→ WHAT YOU SHOULD DO
This task calls for copying every line in the data below that contains the word "plus".

→ INPUT MATERIAL
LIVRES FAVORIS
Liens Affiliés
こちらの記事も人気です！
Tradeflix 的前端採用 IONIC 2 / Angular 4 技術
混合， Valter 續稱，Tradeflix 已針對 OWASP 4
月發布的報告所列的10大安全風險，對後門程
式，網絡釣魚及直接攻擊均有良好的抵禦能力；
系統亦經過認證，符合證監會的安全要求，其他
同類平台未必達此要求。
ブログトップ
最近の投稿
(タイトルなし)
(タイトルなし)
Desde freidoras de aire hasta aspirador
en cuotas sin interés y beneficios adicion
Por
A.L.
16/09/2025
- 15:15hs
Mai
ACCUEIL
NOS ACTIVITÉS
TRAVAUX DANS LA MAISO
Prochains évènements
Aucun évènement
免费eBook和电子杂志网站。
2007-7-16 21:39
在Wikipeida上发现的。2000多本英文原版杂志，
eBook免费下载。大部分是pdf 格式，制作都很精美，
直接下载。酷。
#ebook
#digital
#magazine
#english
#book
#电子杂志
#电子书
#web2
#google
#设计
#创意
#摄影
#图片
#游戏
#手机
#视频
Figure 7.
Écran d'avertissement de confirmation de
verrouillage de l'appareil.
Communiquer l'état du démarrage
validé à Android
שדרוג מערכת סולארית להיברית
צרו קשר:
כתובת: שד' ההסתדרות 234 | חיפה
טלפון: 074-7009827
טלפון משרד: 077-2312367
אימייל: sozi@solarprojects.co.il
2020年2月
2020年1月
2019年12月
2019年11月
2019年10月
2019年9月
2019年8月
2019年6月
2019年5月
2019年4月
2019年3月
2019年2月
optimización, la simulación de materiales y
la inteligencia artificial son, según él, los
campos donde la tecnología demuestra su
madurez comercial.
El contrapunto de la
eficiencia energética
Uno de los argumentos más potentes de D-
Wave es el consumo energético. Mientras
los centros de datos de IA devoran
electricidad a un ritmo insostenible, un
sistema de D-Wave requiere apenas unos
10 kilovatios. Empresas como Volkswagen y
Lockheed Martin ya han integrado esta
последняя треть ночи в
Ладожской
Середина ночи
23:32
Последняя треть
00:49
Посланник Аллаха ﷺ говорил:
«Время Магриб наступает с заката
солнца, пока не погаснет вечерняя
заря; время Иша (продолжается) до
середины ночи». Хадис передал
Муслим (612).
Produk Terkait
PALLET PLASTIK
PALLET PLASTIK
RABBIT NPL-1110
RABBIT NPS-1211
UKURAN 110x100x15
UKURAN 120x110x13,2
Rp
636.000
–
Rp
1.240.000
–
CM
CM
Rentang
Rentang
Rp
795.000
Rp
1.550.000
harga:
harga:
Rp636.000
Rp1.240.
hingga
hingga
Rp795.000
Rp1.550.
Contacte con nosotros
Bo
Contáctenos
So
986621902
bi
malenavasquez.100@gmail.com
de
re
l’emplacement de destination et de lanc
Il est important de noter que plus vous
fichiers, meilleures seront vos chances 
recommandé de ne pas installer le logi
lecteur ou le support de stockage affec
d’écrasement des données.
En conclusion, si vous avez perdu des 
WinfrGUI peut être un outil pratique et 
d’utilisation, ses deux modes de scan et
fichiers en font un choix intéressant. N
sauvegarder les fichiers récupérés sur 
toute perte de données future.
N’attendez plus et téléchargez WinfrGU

→ SOLUTION TO THIS EXERCISE
Il est important de noter que plus vous
N’attendez plus et téléchargez WinfrGU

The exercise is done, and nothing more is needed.